喫煙ルームが果たしていた“意外な役割”
壁打ちという名前を付けなくても、似たようなコミュニケーションが自然に生まれていた場所があります。それが「喫煙ルーム」でした。
若い方は信じ難いかもしれませんが、30年前なら、オフィスのフロアで普通にタバコを吸う人がたくさんいました。それが次第に喫煙ルームだけに限られるようになり、そこに部署も役職も関係なく、さまざまな人が集まるようになったのです。「うちの会社の重要な決定は、会議室ではなく喫煙ルームで行われている」なんて冗談まで交わされるほどでした。
私も以前は喫煙者でしたが、喫煙ルームが組織の中で貴重なコミュニケーションの場になっていることを実感していました(実は、この価値があまりに大きくて、禁煙を躊躇ったほどです)。
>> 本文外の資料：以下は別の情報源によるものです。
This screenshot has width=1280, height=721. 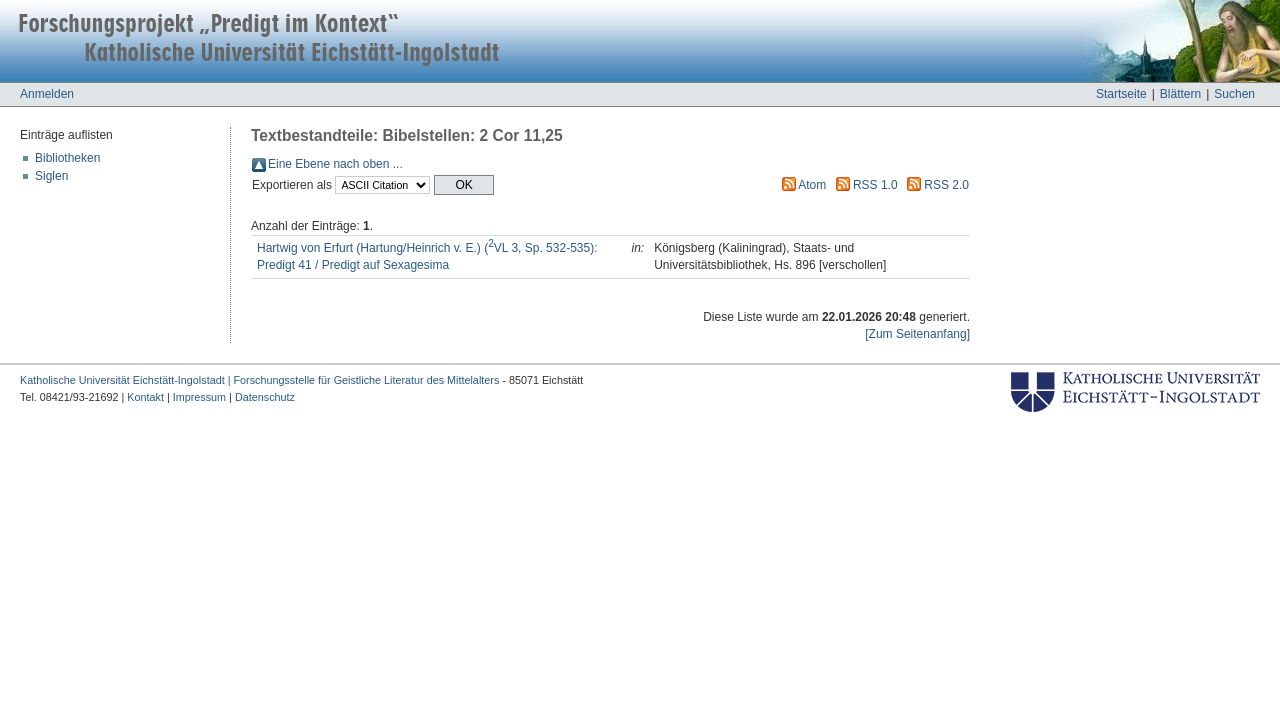 What do you see at coordinates (265, 397) in the screenshot?
I see `Datenschutz` at bounding box center [265, 397].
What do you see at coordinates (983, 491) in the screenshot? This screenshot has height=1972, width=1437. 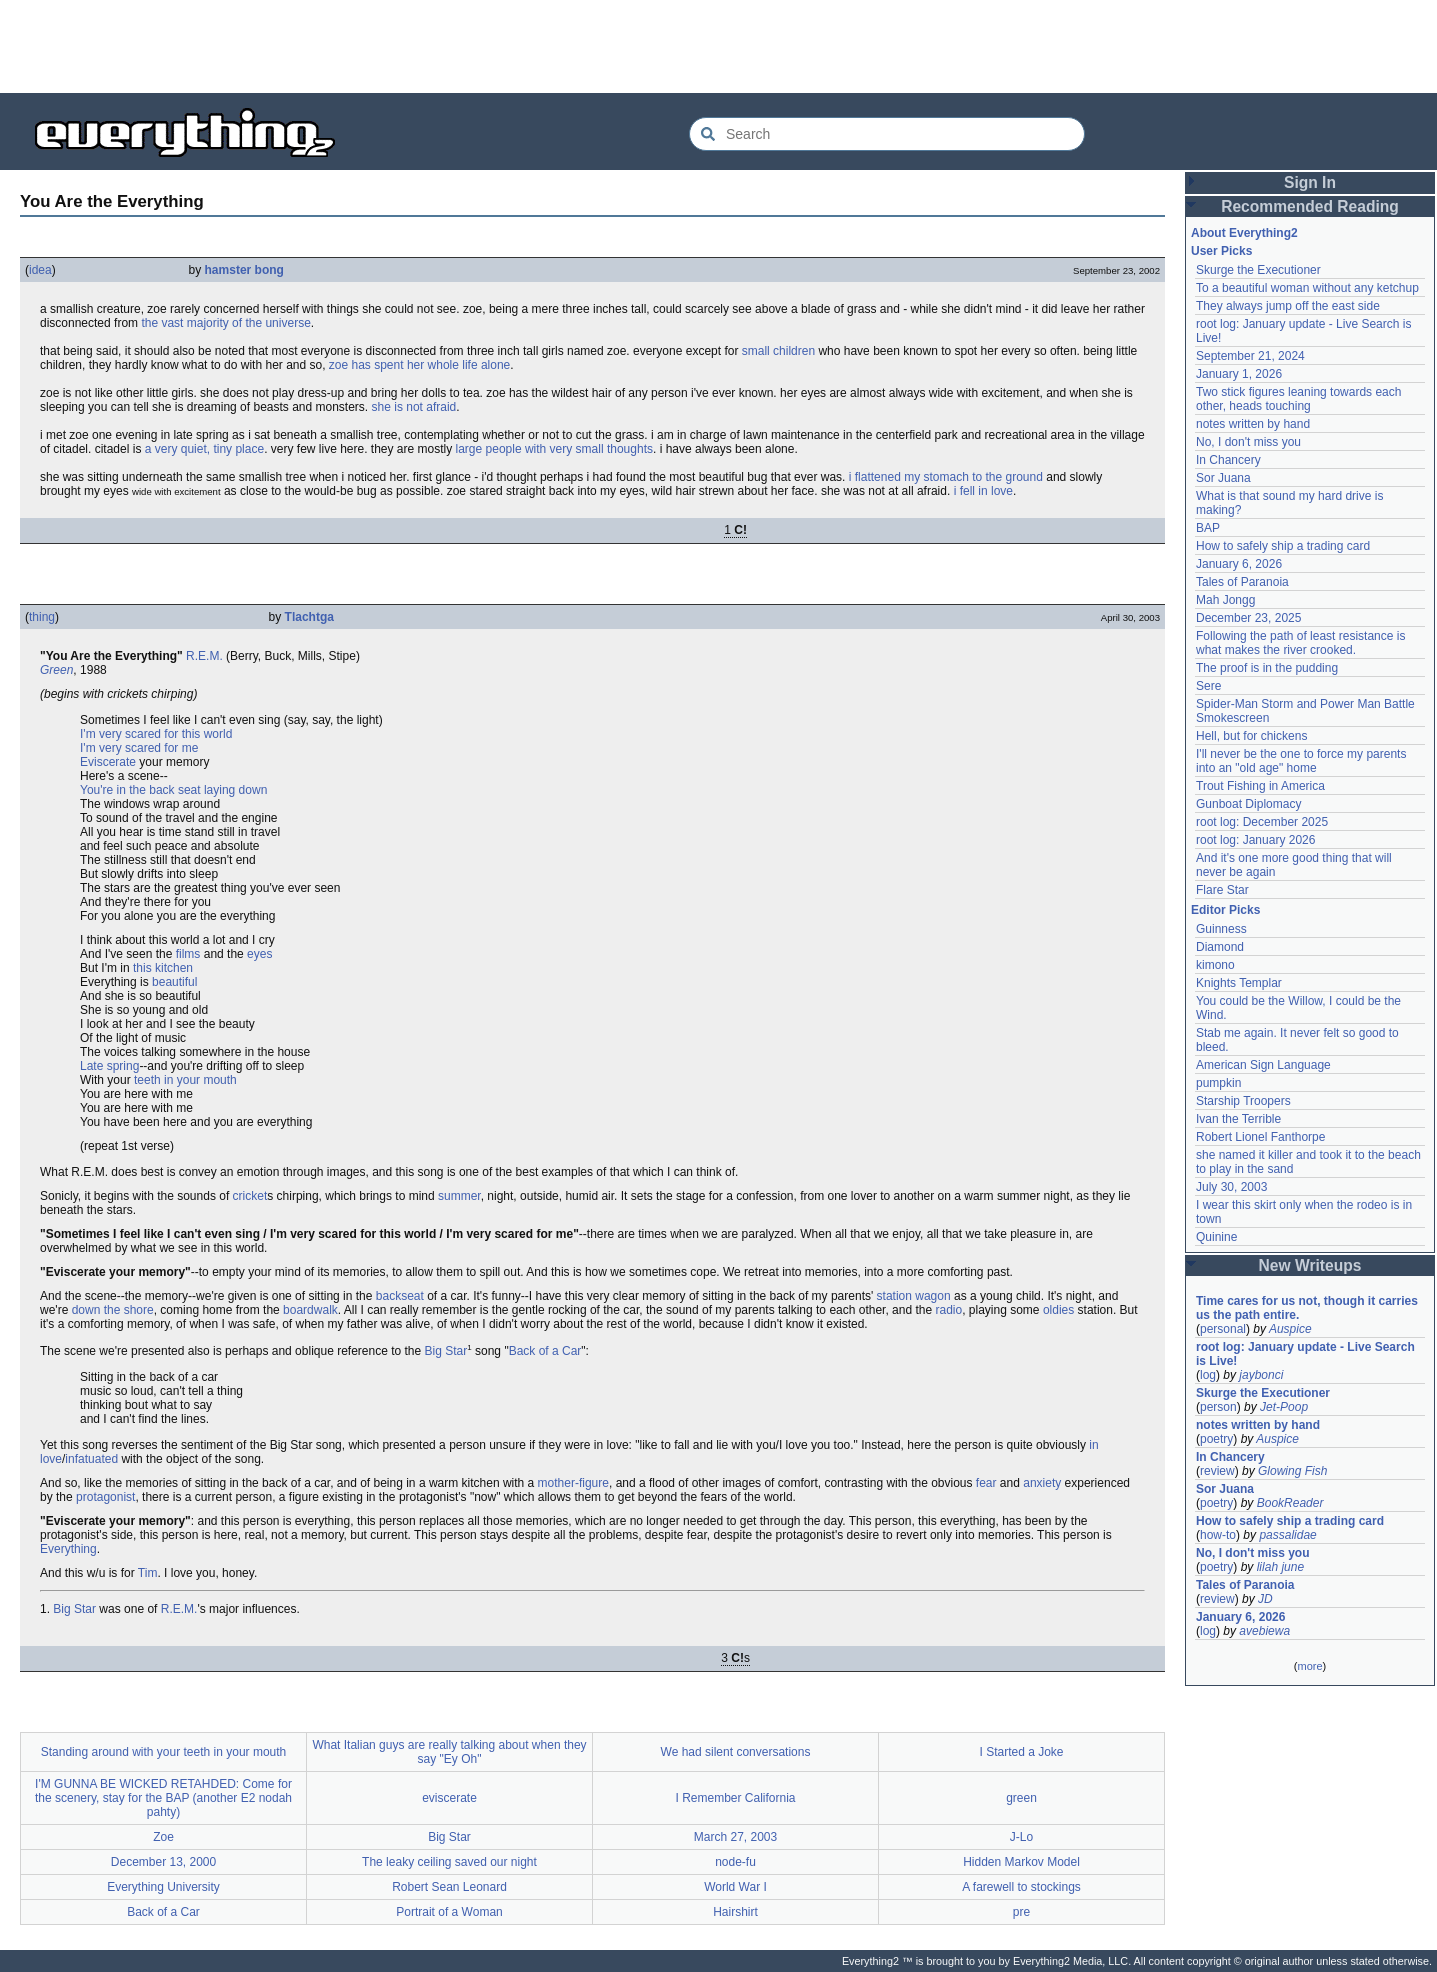 I see `i fell in love` at bounding box center [983, 491].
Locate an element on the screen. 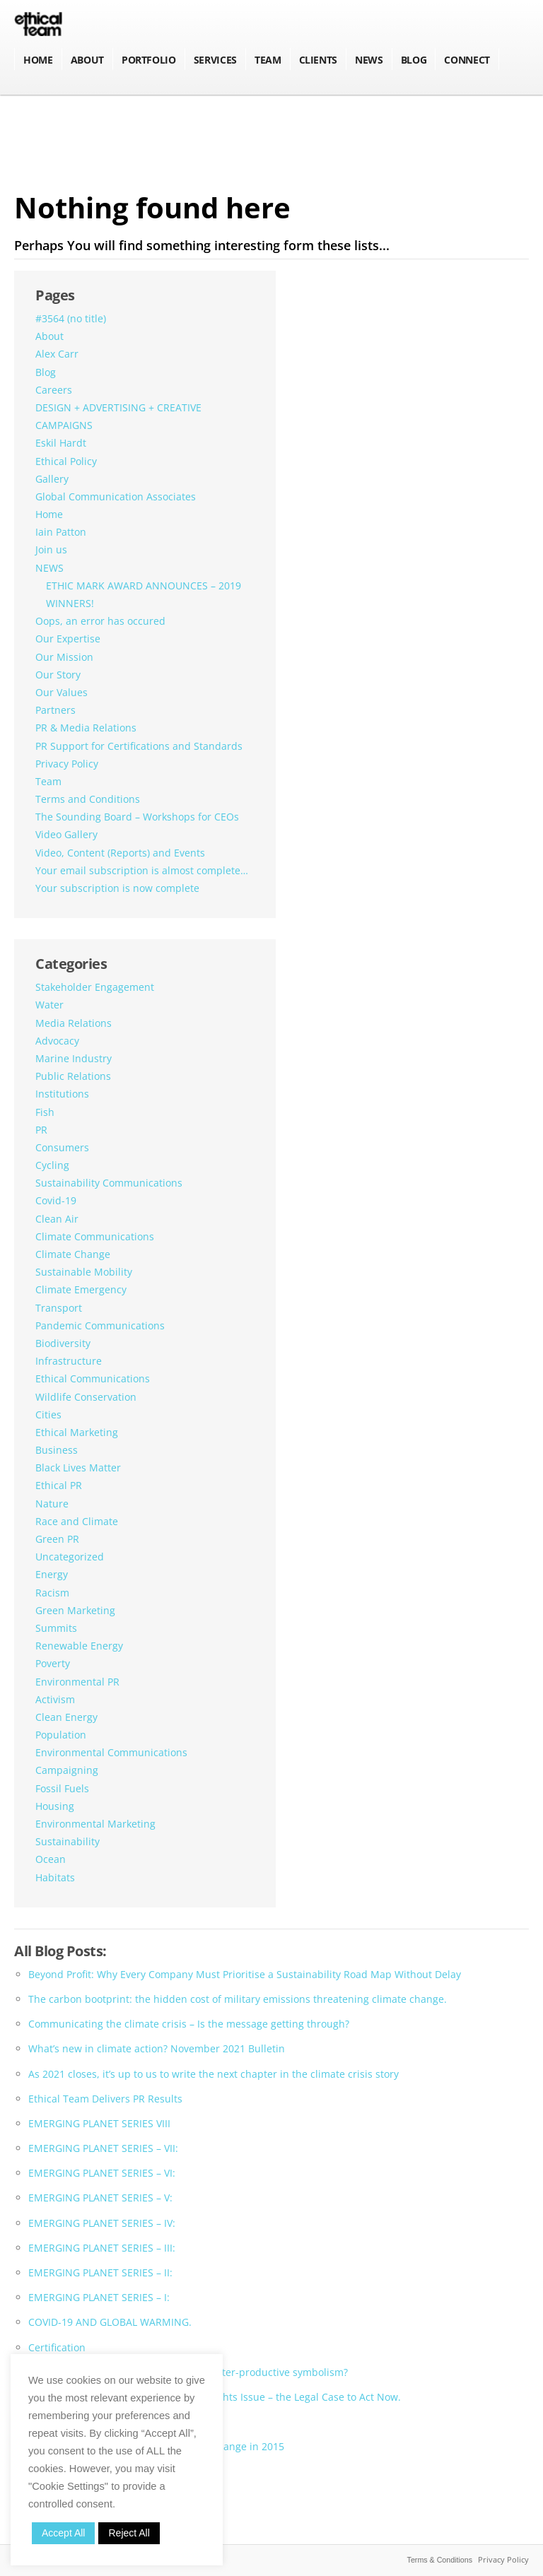  Clean Air is located at coordinates (56, 1218).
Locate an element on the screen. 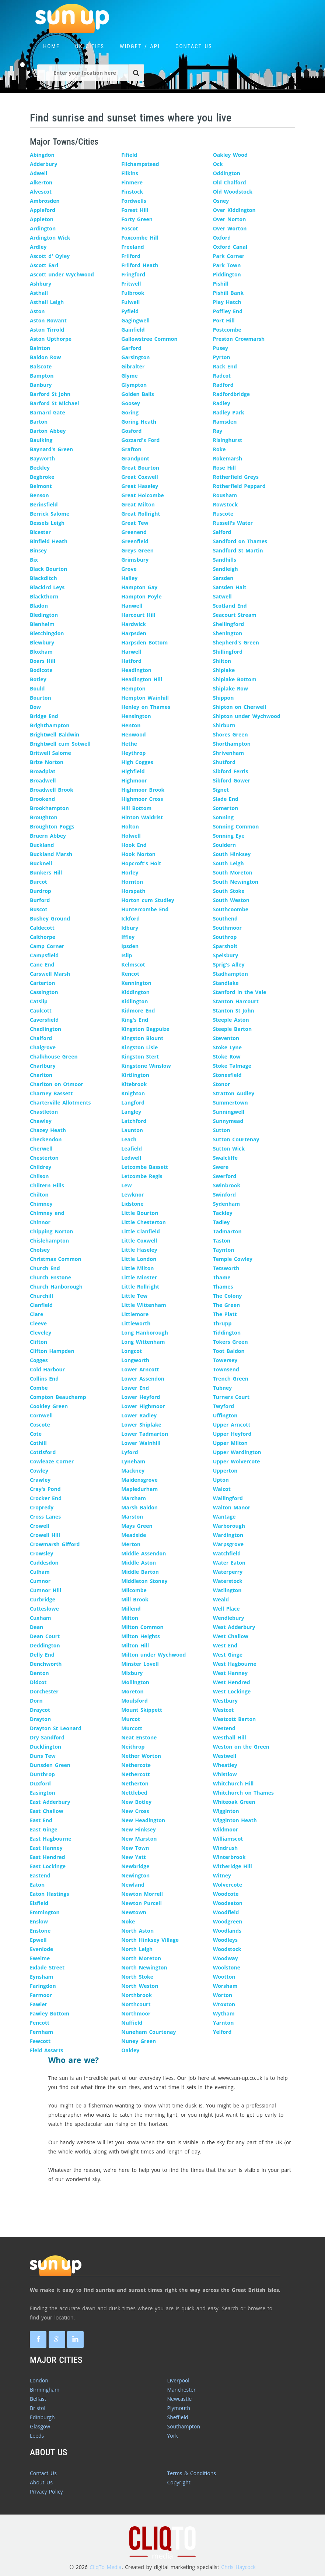 The width and height of the screenshot is (325, 2576). Burdrop is located at coordinates (40, 890).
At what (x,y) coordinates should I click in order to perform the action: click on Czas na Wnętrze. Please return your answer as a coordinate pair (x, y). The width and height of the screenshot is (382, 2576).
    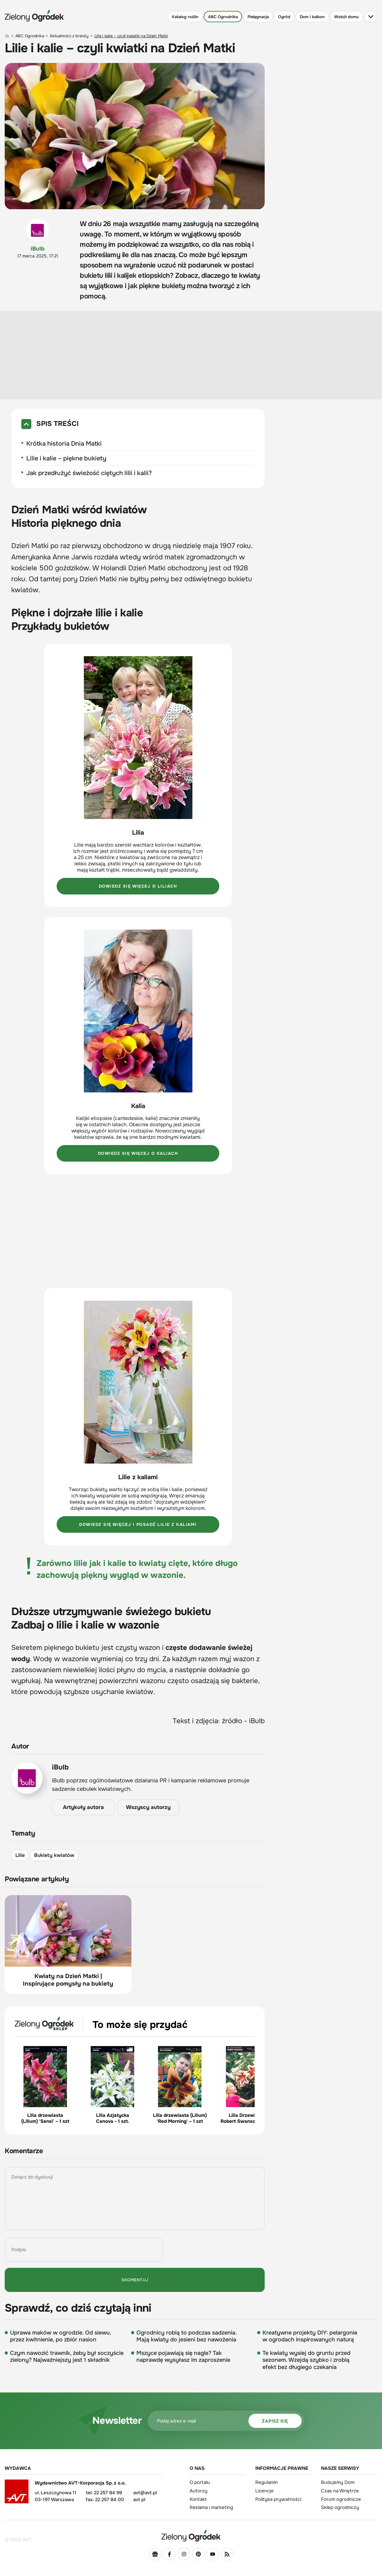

今になって考えると、喫煙ルームは壁打ちに最適な場所だったのです。部署や階層を超えてさまざまな人が集まり、会議室にいるときよりもずっとリラックスして過ごせる。肩書を気にせず、個人として自然に話せる。責任の重さに縛られることもないから、会議室では出てこない自由な発想も出やすい。
「プリンターの配置」で社内の空気は変わる
ただ、時代の流れとともに、喫煙ルームの存在感は小さくなってきました。最近では、「カフェスペース」をオフィスに設ける会社も増えました。これは、かつての喫煙ルームのように、部署や階層を超えた自由な対話を生み出そうという意図が少なからずあるのでしょう。
そもそも「対話」は、予定を組んでわざわざ行うより、たまたま同じ場所に居合わせた人々の間で自然に生まれる方が良いものです。
そのための工夫は、カフェスペースのような特別な場所だけではありません。私が以前勤めていた会社では、誰もが普段使うコピー機やプリンター、リサイクルボックスなどの置き場を、意図的にオフィスの中央に設けていました。
また、営業部門は通常、出入りのしやすさを考えて入口近くに配置されがちです。ところが、この会社ではあえて奥まった場所に置き、外出時にスタッフ部門のエリアを通るような動線を作っていました。
そこで交わされる会話は、「元気?」「行ってらっしゃい」「お帰りなさい」といった、他愛のないものです。それでも、そんな何気ない言葉の積み重ねが、お互いに声をかけやすい関係を作っていくのです。